Methods: DFO was conjugated to rituximab monoclonal antibody (mAb), and DFO-rituximab was successfully labeled with zirconium-89 (89Zr) at optimized conditions. The stability of the complex was assessed in human blood serum and PBS buffer. Radioimmunoreactivity (RIA) of the radioimmunoconjugate (RIC) was evaluated on CD20-overexpressing Raji cell line and CHO cells. The biodistribution of the radiolabeled mAb was studied in normal and tumorbearing rodents. Finally, the absorbed dose in human organs was estimated.

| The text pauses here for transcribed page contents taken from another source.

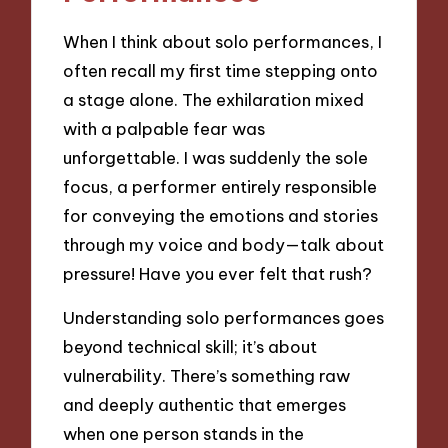
When I think about solo performances, I
often recall my first time stepping onto
a stage alone. The exhilaration mixed
with a palpable fear was
unforgettable. I was suddenly the sole
focus, a performer entirely responsible
for conveying the emotions and stories
through my voice and body—talk about
pressure! Have you ever felt that rush?
Understanding solo performances goes
beyond technical skill; it’s about
vulnerability. There’s something raw
and deeply authentic that emerges
when one person stands in the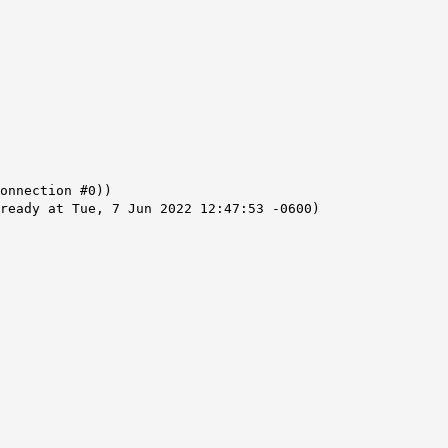
onnection #0))
ready at Tue, 7 Jun 2022 12:47:53 -0600)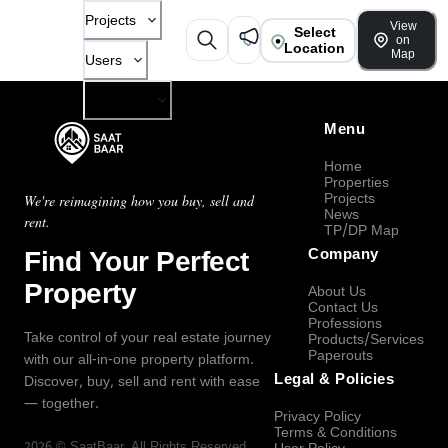
Projects
View
Select
on
Location
Map
Users
Company
Menu
Home
Properties
Projects
We're reimagining how you buy, sell and
News
rent.
TP/DP Map
Find Your Perfect
Company
Property
About Us
Contact Us
Professions
Take control of your real estate journey
Products/Services
Paperouts
with our all-in-one property platform.
Legal & Policies
Discover, buy, sell and rent with ease
— together.
Privacy Policy
Terms & Conditions
2026
©
SaatBaar
, All Rights Reserved.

Results: The radiolabeled compound was prepared with radiochemical purity (RCP) >99% (RTLC) and a specific activity of 180±1.8 GBq/g. The RCP of the final complex PBS buffer and human blood serum was higher than 95%, even after 48 h post incubation. The RIA assay demonstrated that more than 63% of the radiolabeled compound (40 ng/ml, 0.5 mL) was bound to 5×106 Raji cells. The biodistribution of the final product in tumor-bearing mice showed a high accumulation of the RIC in the tumor site in all intervals post-injection. Tumor/ non-target ratios were increased over time, and longer imaging time was suggested. The dosimetry data indicated that the liver received the most absorbed dose after the complex injection.
Conclusion: [89Zr]Zr-DFO-Rituximab represents a significant advancement in the field of oncological imaging and offers a robust platform for both diagnostic and therapeutic applications in the management of B-cell malignancies.